Most professional athletes can remember the exact moment they were introduced to the sport that would be their destiny. For me, that day started with the smell of salt water tickling my nose. As we did every summer, my family was spending our vacation by the Adriatic Sea, and in the mornings a breeze would blow through the bedroom window and gently wake me up. Hanging at the beach for a precious two weeks a year was practically mandatory for European families, and we were no exception. Every August, we'd pack up the car and head to the coast. Two weeks of sun, sand, and surf. It was heaven. The summer I remember the best from those lazy seaside days was when I was five years old. I was a little pipsqueak of a girl who never stopped moving. Buzz, buzz, buzzing around all day long. It used to drive my family crazy. One morning I got up, threw on my swimsuit, quickly ate breakfast at my mother's insistence, and was dashing out the door as fast as my legs could carry me. As always, I'd planned on spending the day on the beach building intricate sand castles with moats to protect the princesses I imagined resided inside and the handful of crabs I recruited to act as their guards. But something grabbed my attention before I could make a run for the beach. It was my dad packing up a bag with cool-looking toys.

"Where are you going?" I asked.

"To play tennis," my brother, Zoltan, answered. He had a bag too.

"Can I come?" I'd already forgotten about the castles waiting to be built outside. All I heard was the word "play" and I didn't want to be left out of any fun.

"Of course you can come," my dad said, smiling. "Go put on your shoes and we'll meet you outside." I tore into my bedroom frantically searching for my sneakers. My mom found them for me and helped tie the laces nice and tight.

"Have fun," she told me, kissing my forehead and whisking me out the door, happy to have a little peace and quiet for herself. It didn't happen often. My mother, Ester, worked long hours in an accounting firm and whipped up three homemade meals a day for our family, and those two weeks were the only time she had to relax. As a five-year-old, I didn't understand what it meant to need a vacation, but I'm sure my mom did. I ran outside and caught up to my brother and dad. We walked down three different streets until we got to the local court. Jumping around like my shoes were on fire, I couldn't wait to get started. Started at what, I had no idea, but I knew something fun was about to happen. My dad and Zoltan unsheathed their rackets and started hitting a ball back and forth. It seemed to go on forever. I was getting bored sitting there; I had thought this was going to be a lot more fun. When my brother put down his racket to get a drink of water, I took advantage of my chance. I ran over, picked it up, and started imitating what I'd seen him do.

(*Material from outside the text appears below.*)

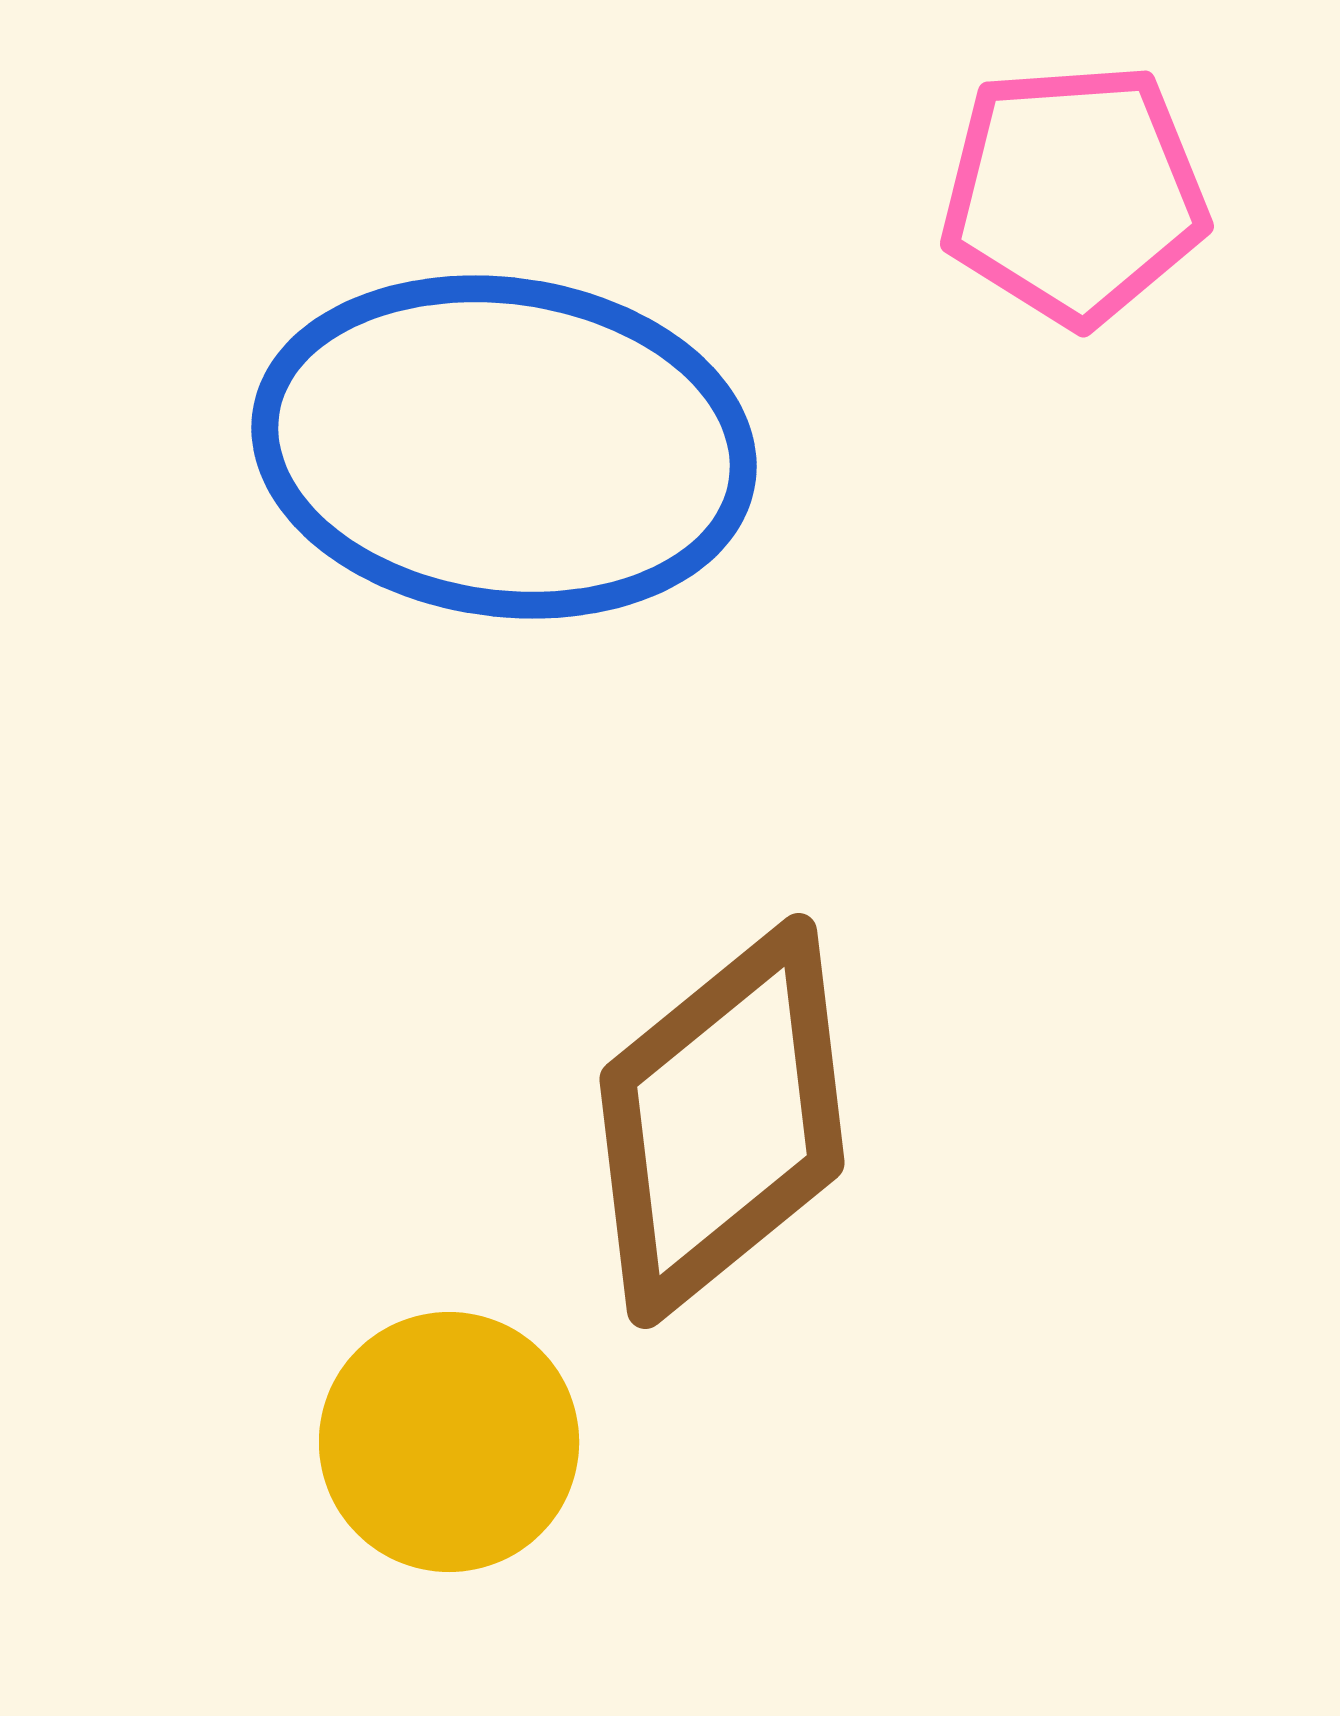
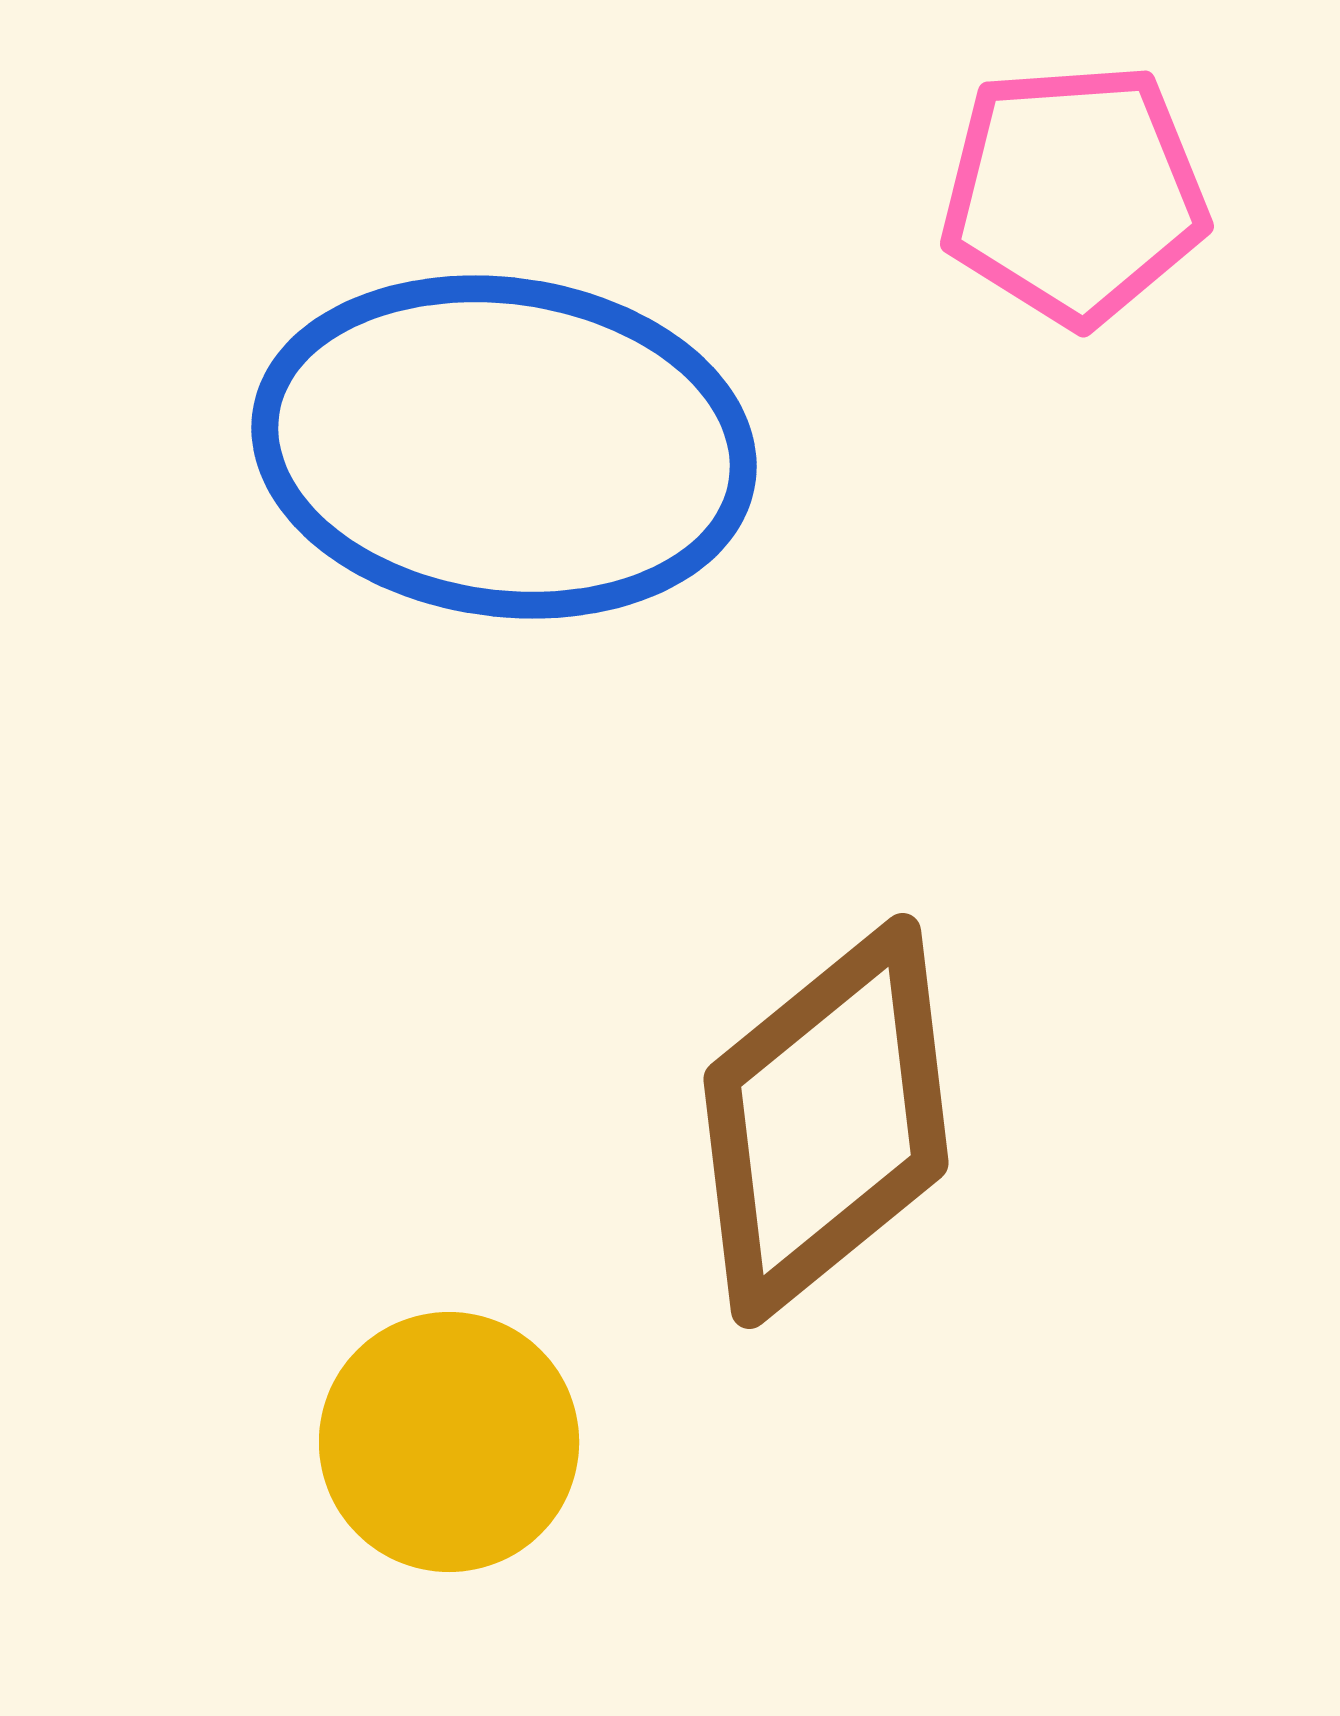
brown diamond: moved 104 px right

"Good, Monica!" my dad called to me from the other side of the net.

He hit a ball my way. I'd like to say that I fired a two-handed crosscourt backhand from the baseline. I'd like to say that in that split second a star was born. But I can't. I missed the first ball. And the second, and the third. Zoltan, showing an amount of restraint and patience that is unusual in thirteen-year-old brothers, let me go on like that, swinging his racket wildly as I ran back and forth across the court not making contact with anything. But my dad noticed something right away. The racket was nearly as big as I was but I was handling it as though it weighed nothing.

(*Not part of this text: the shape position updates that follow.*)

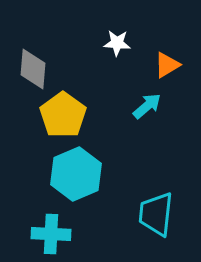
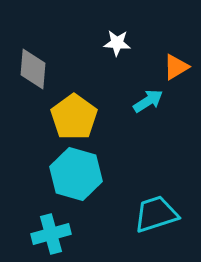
orange triangle: moved 9 px right, 2 px down
cyan arrow: moved 1 px right, 5 px up; rotated 8 degrees clockwise
yellow pentagon: moved 11 px right, 2 px down
cyan hexagon: rotated 21 degrees counterclockwise
cyan trapezoid: rotated 66 degrees clockwise
cyan cross: rotated 18 degrees counterclockwise
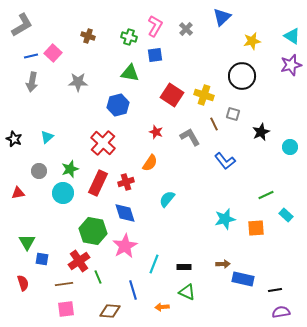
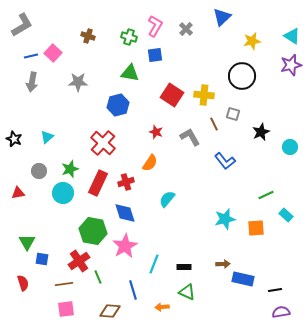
yellow cross at (204, 95): rotated 12 degrees counterclockwise
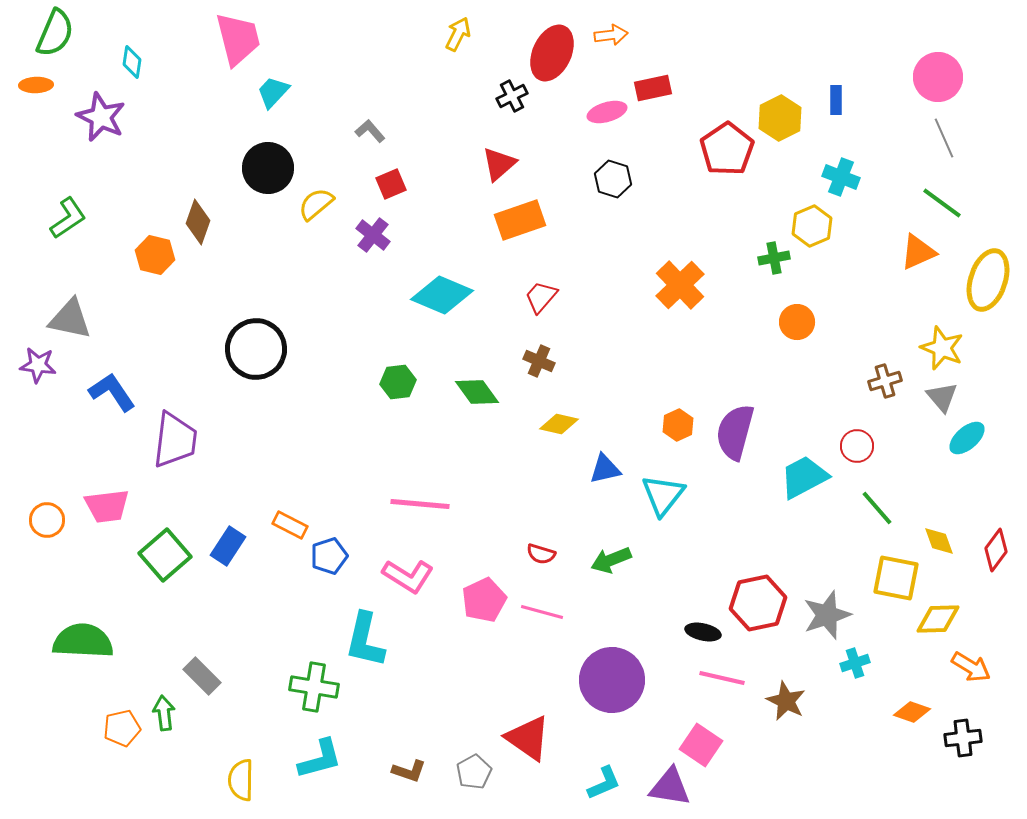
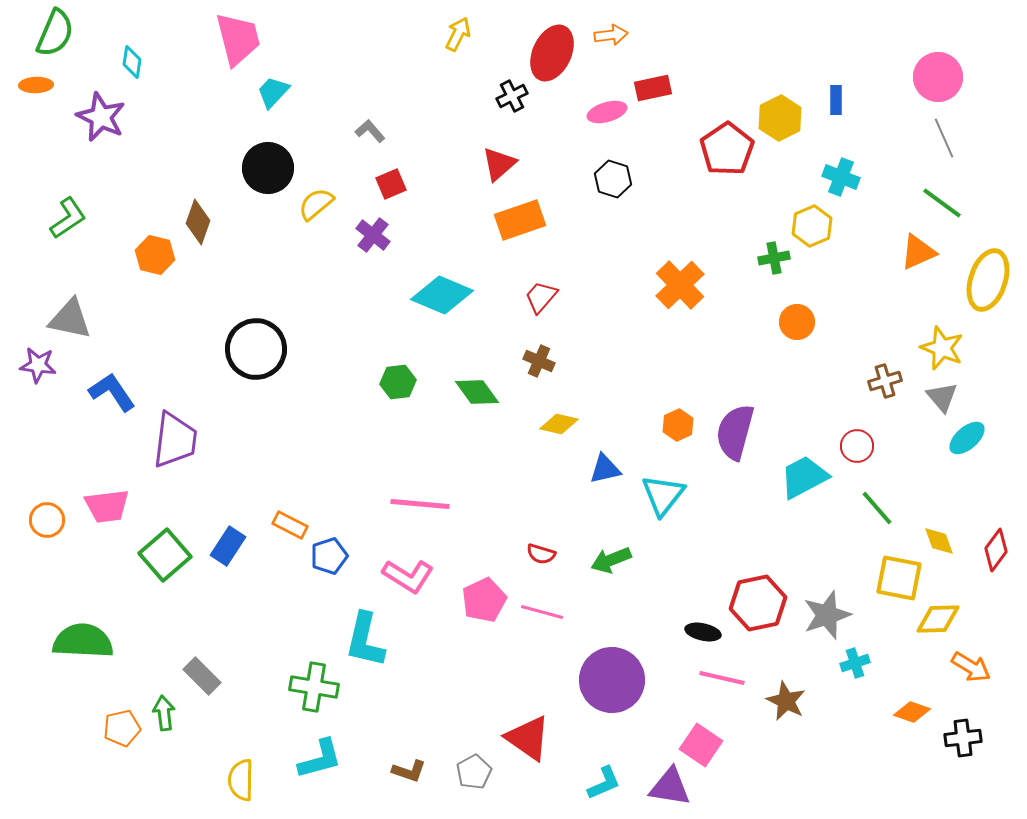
yellow square at (896, 578): moved 3 px right
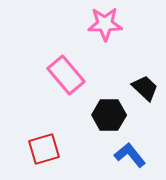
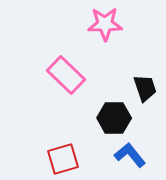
pink rectangle: rotated 6 degrees counterclockwise
black trapezoid: rotated 28 degrees clockwise
black hexagon: moved 5 px right, 3 px down
red square: moved 19 px right, 10 px down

My swing wasn't sending any balls over the net, but the form wasn't half bad. We played all afternoon, Zoltan and I taking turns with the racket, and I never got tired. Some sports prodigies are born with superb hand-eye coordination, abnormally flexible shoulder joints, or extremely efficient red blood cells. Me? I just had freakishly strong wrists. Years later, my dad would insist it was because, as a toddler, I walked around our apartment carrying his four-kilogram dumbbells every where I went. I don't remember for sure, so I'll have to take his word for it. The three of us spent the rest of our vacation at the tennis court together. When we got home from the Adriatic, I begged my dad to keep playing tennis with me. While Zoltan was an active player in European junior tournaments, my dad had only hit around a couple of times in his life. He played more during that vacation than he ever had before. But he had a hard time saying no to me, so he figured out a way to make it happen. Our hometown of Novi Sad — a medium-size city nestled on the banks of the river Danube — had only four courts, and kids weren't allowed on them until they were twelve years old. The tennis club had an elitist attitude that could have rivaled Wimbledon's Centre Court. There was a mandatory dress code of all white, and it was difficult to secure a court time, nearly impossible to find the financial means to pay for it. It was a far cry from the everyman sport of soccer, the most popular sport in my country, where all you needed was a ball, a patch of grass, and the will to run.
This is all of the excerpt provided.